Even high-strength hospital disinfectant is losing its effectiveness against superbugs, scientists have warned, with bacteria learning to adapt to survive in the face of alcohol-based hand sanitisers.
It's the alcohol in particular that the bugs are becoming more resistant too, according to new research, which looked specifically at the Enterococcus faecium bacteria – one of the leading causes of infections in hospitals.
A particular group of bacteria, known as vancomycin resistant enterococci (VRE), seems to have mutated to prevent alcohol from busting it into oblivion. While it's not time to ditch sanitizer yet, the researchers say, it is time for a rethink.
"This isn't the end of hospital hand hygiene, that's been one of the most effective infection control procedures that we've introduced worldwide," says one of the team, molecular microbiologist Tim Stinear from the Peter Doherty Institute in Australia. "The WHO recommends it."
"But we can't rely solely on alcohol-based disinfectants and for some bacteria, like VRE, we're going to need additional procedures and policies in place. For hospital this will be super-cleaning regimens, which include alternative disinfectants, maybe chlorine-based."
The researchers tested a total of 139 samples of E. faecium taken from patients before and after the widespread adoption of alcohol-based hand sanitiser in Australian hospitals, covering a period from 1997 to 2015.
After these samples were exposed to an disinfecting alcohol solution, it was found that the bacteria collected after 2010 were some ten times more tolerant to the substance.
In further tests, some of the bacteria samples were applied to mice cages, then cleaned up using hospital-strength sanitising wipes.
The mice that were put in a cage with a 2012 strain of E. faecium showed more of it in their poop - a clear indication that the alcohol was not as effective compared to the earlier strains. The later strains of bacteria were proving to be more resistant.
"It shows that it is not just a laboratory phenomenon that we are measuring here," Stinear told Nicola Davis at the Guardian. "We are showing this characteristic [of the bacteria] transfers into being able to escape a standard infection control procedure."

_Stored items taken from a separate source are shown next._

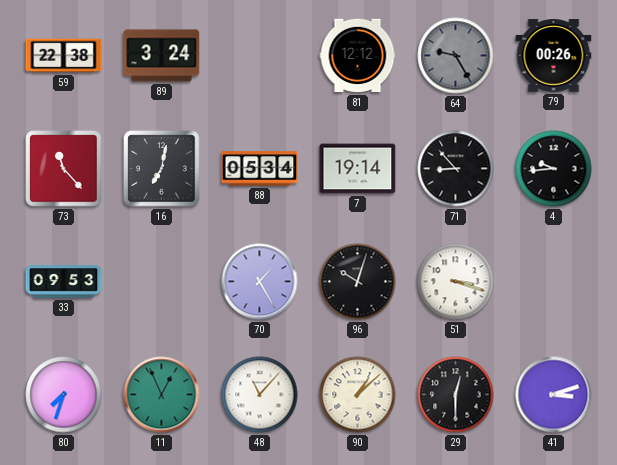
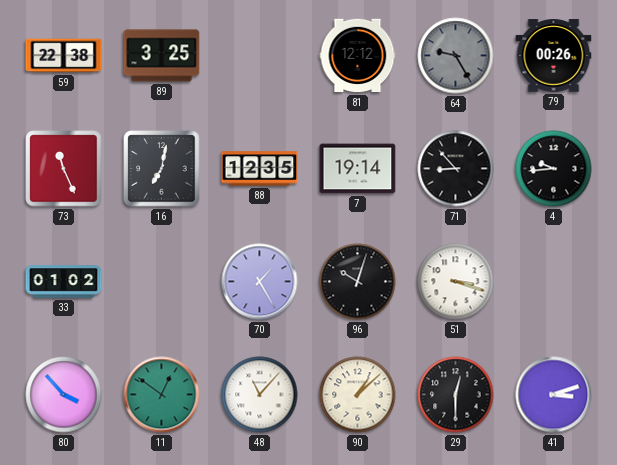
89: 3:24 -> 3:25
73: 11:23 -> 11:26
88: 05:34 -> 12:35
33: 09:53 -> 01:02
80: 7:33 -> 3:53
11: 12:56 -> 12:51
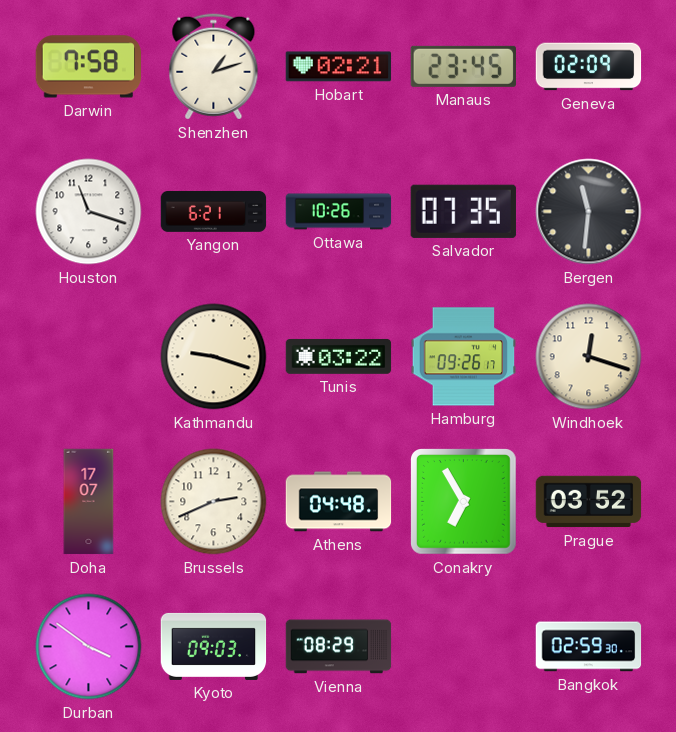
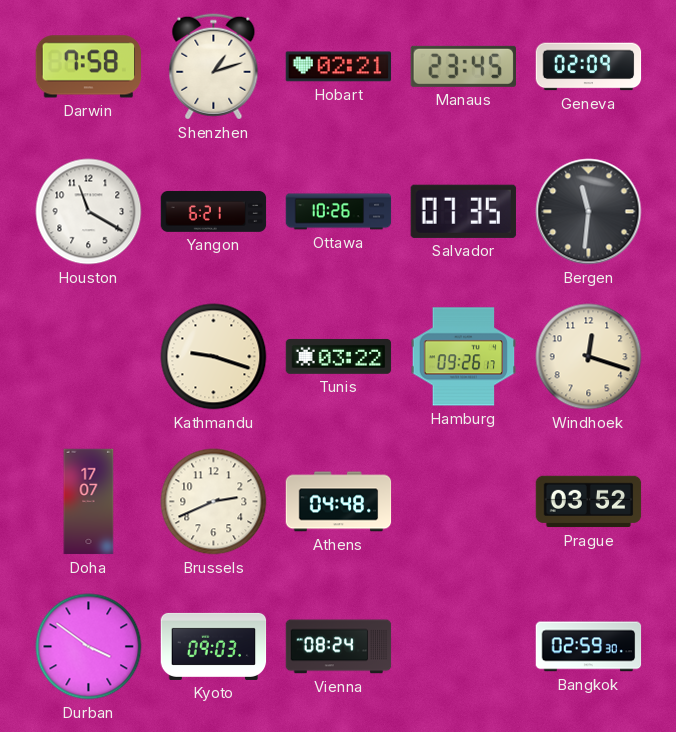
Houston: 11:18 -> 11:20
Conakry: 6:55 -> none
Vienna: 08:29 -> 08:24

Additional genetic analysis of the bacteria resistant to alcohol revealed that they had developed mutations in specific genes linked to cell metabolism. However, the resistance to alcohol seemed to have a different genetic basis than the bacteria's resistance to antibiotics in general.
The VRE group of bacteria are particularly dangerous to patients who've had a course of antibiotics that has disrupted the normal composition of their gut bacteria. In other words, some of the people who are the most sick in hospital are the most at risk.
VRE bugs can go on to cause infections in the urinary tract, wounds, and the bloodstream, and they're already resistant to several classes of antibiotics.
What needs to happen next is more research: further studies that cover more hospitals, more countries, and more strains of bacteria, and studies which try to establish a definitive link between the increased tolerance of E. faecium and the introduction of hand sanitiser in hospitals.
In the meantime, it's important to note that alcohol rubs have been effective in many ways, including cutting rates of MRSA infections in hospitals – these disinfectants essentially blow away the membranes of bacteria cells to kill them off.
But these hand rubs might need to be used in combination with other procedures, the researchers say, and should always be used correctly. People's unwillingness to clean their hands for a full 20-30 seconds, as is recommended, could be one of the reasons why this bacteria has had a chance to mutate and become resistant.
The researchers suggest that as well as longer periods of hand-washing, hand sanitisers with a higher percentage of alcohol and more efficient patient isolation might also help. We should also be looking at more comprehensive cleaning regimes, they say.
"An extra level of infection control, that doesn't just rely on alcohol-based disinfectants is required," says Stinear.
The research has been published in Science Translational Medicine.